The first combat operations of FASH () were operations of the Albanian Air Force and Anti-Aircraft Regiment against Greek fighter pilots and soldiers who violated Albanian airspace during the Greek Civil War in 1949 also known as the August Provocations 1949 Also from an incident that was described as a covert Greek CIA operation

Background 
Towards the end of the Greek Civil War, the Soviet Union who had previously been supporting and supplying the Greek communist rebels, cut all incoming supplies to the rebels in line with the percentages agreement. This move left the Greek communist rebels weakened and after Yugoslavia withdrew support to the rebels in July 1949, their only safe haven to launch attacks against royalist forces lay in Albania.

Operation

First Operation
The first operation of FASH were undertaken by the  Albanian anti-aircraft regiment units and they hit and shot down a Greek Spitfire type plane that had violated Albanian airspace for a spying mission. The Greek plane was destroyed and the pilot was found dead.

Second Operation
In August 1949, the anti-aircraft units of the same Regiment hit and shot down another Greek plane during the August Provocations.
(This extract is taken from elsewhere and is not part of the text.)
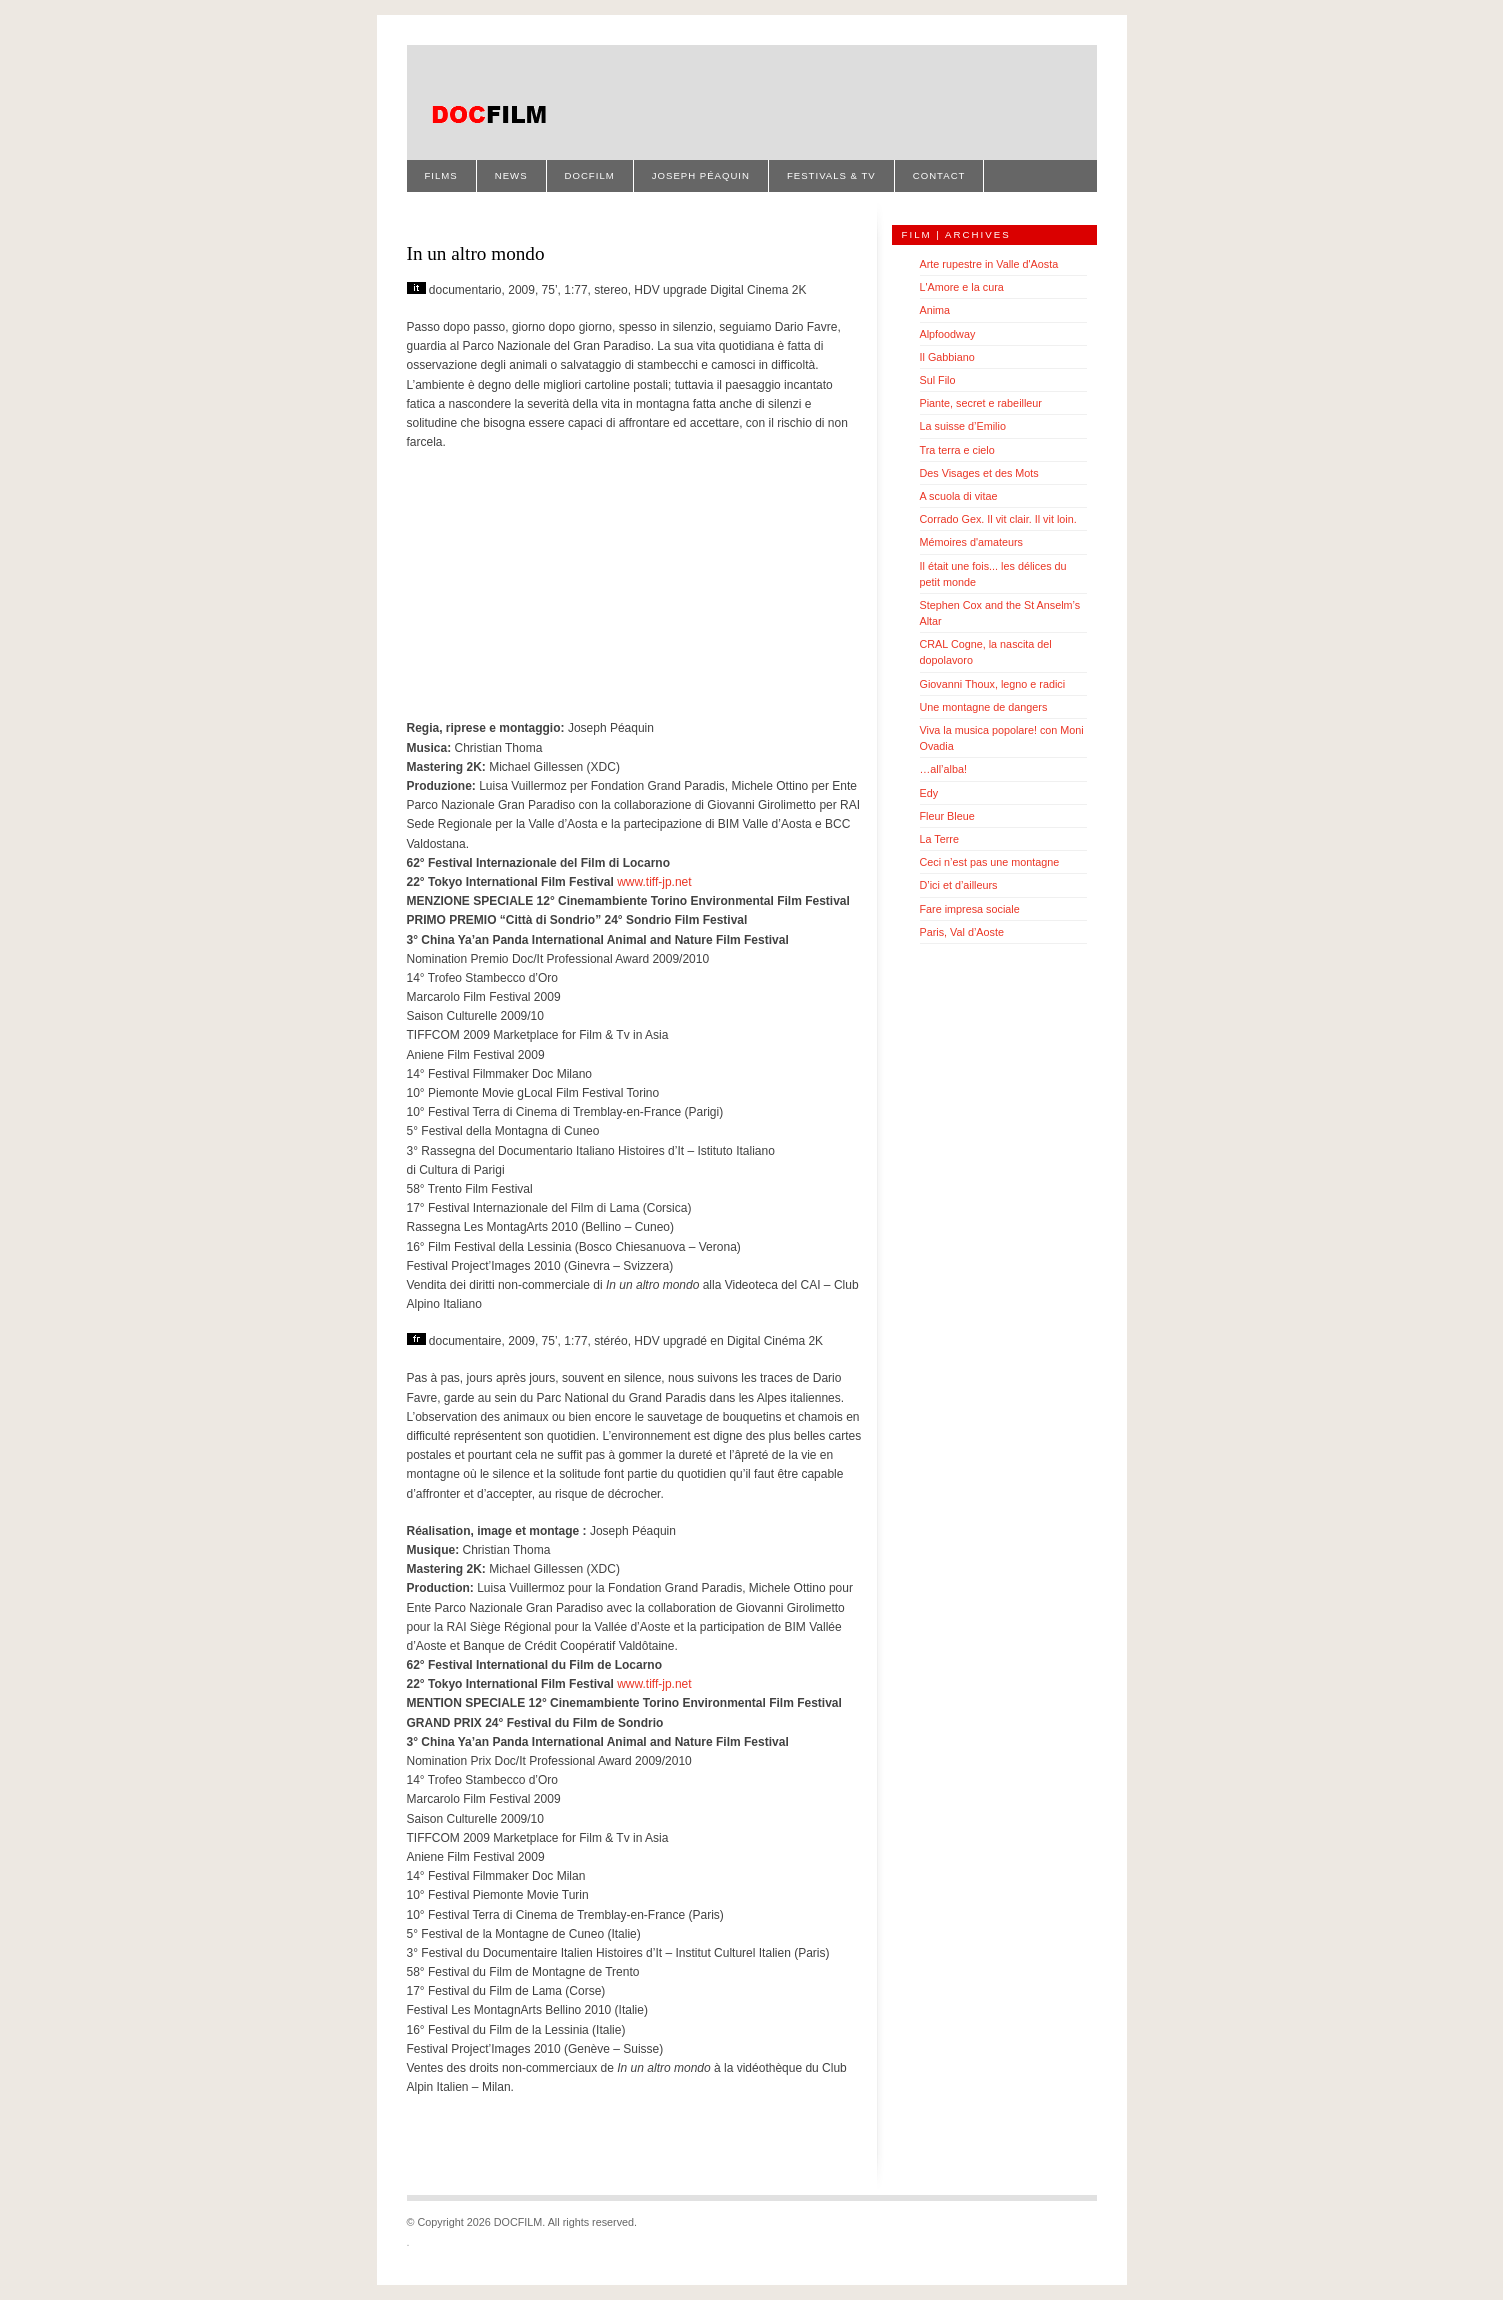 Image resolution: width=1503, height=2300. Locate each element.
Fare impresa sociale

The Greek plane, damaged by the Ali Demi anti-aircraft regiment fire, was forced to land in the field where it was captured by Albanian combat units. The Greek pilot was captured and imprisoned as a prisoner of war.

Last Incident
In April 1952, a Spinoage Greek pilot Nikos Akrivojanis of the CIA is captured by Albanian Air Force soldiers. He is said to have landed as he wanted to flee Greece because of the government but he was in Albania for a covert operation. The Albanian soldiers arrested him while he was spying on the Albanian authorities while in captivity, so he was arrested during the trial on December 13, 1953 and on August 16, 1954 he was executed by an Albanian execute commando.